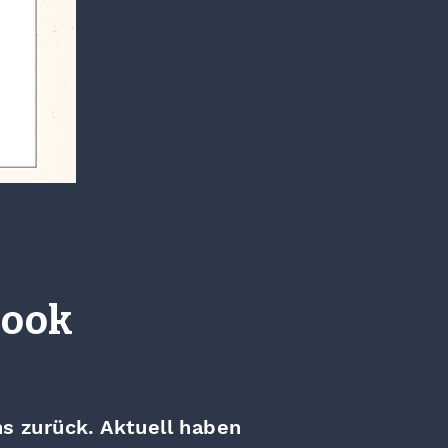
book
s zurück. Aktuell haben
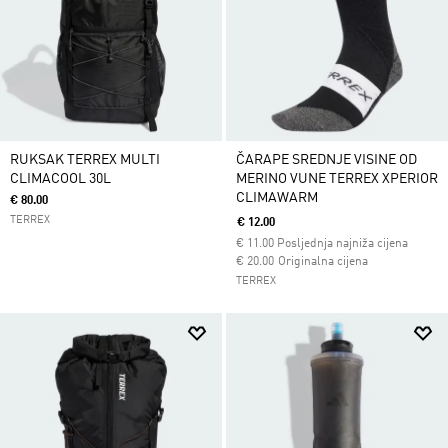
RUKSAK TERREX MULTI
ČARAPE SREDNJE VISINE OD
CLIMACOOL 30L
MERINO VUNE TERREX XPERIOR
CLIMAWARM
€ 80.00
TERREX
€ 12.00
€
11.00
Posljednja najniža cijena
Cijena umanjena od
za
€ 20.00
Originalna cijena
TERREX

◆ **Activity**
For the string "TERREX", search the preceding data and copy every line that includes it.

◆ **Written response**
RUKSAK TERREX MULTI
MERINO VUNE TERREX XPERIOR
TERREX
TERREX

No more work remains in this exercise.